Ainsi, l'association ne se contente plus de soutenir les élèves : elle sensibilise les communautés à l'importance de l'éducation des filles et développe des partenariats avec des Ong et des institutions publiques. « Notre mission est d'offrir aux filles une éducation de qualité, dans un environnement sûr et bienveillant », ajoute-t-elle.
Des défis multiples et persistants
Selon la fondatrice de l'Amfe, dans la région de Matam, les obstacles restent nombreux. « Les défis incluent le manque de moyens financiers, les mariages précoces et les normes socioculturelles qui limitent les filles à des rôles domestiques », détaille la militante.

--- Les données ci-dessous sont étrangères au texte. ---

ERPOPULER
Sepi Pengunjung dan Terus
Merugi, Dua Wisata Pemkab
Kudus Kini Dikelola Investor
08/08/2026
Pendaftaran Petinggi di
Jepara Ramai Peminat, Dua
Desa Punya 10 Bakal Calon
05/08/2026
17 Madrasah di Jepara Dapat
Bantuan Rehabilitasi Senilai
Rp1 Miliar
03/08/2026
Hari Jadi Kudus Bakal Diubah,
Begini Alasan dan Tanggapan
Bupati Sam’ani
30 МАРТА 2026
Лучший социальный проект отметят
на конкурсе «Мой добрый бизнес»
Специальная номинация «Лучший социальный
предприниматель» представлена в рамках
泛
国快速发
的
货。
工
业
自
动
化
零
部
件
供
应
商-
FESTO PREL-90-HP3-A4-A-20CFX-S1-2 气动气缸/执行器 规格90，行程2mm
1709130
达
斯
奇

Mais, dit-elle, le problème va bien au-delà de l'école : « L'éducation est un secteur multisectoriel ; il dépend aussi du budget, des infrastructures, de la famille, de l'eau et de l'assainissement. Dans certaines zones, il n'y a ni réseau téléphonique, ni eau potable, ni électricité, ni même de bonnes routes pour aller à l'école ».

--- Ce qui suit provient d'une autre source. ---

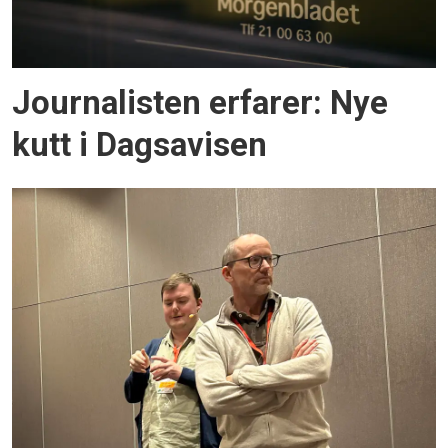
Journalisten erfarer: Nye
kutt i Dagsavisen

Pour surmonter ces défis, l'Amfe mise sur des programmes variés : bourses d'études, tutorat, sensibilisation communautaire, plaidoyer et accompagnement social. « Nous organisons régulièrement des formations et des causeries sur des thèmes comme l'hygiène menstruelle, les technologies de l'information et de la communication ou les violences basées sur le genre », explique Woppa Diallo.
À l'en croire, l'association a déjà formé 76 « Bajenu Gox » (femmes leaders de quartier) et 76 élèves sur les droits humains et la lutte contre les violences faites aux femmes.
L'Amfe soutient également les filles vivant loin de leur famille. « Nous proposons l'hébergement et le placement dans des familles d'accueil pour éviter les abandons scolaires », se félicite Mme Diallo. Et d'ajouter : « Récemment, l'association a ouvert des cours d'informatique pour permettre aux jeunes filles de se familiariser avec les outils numériques ».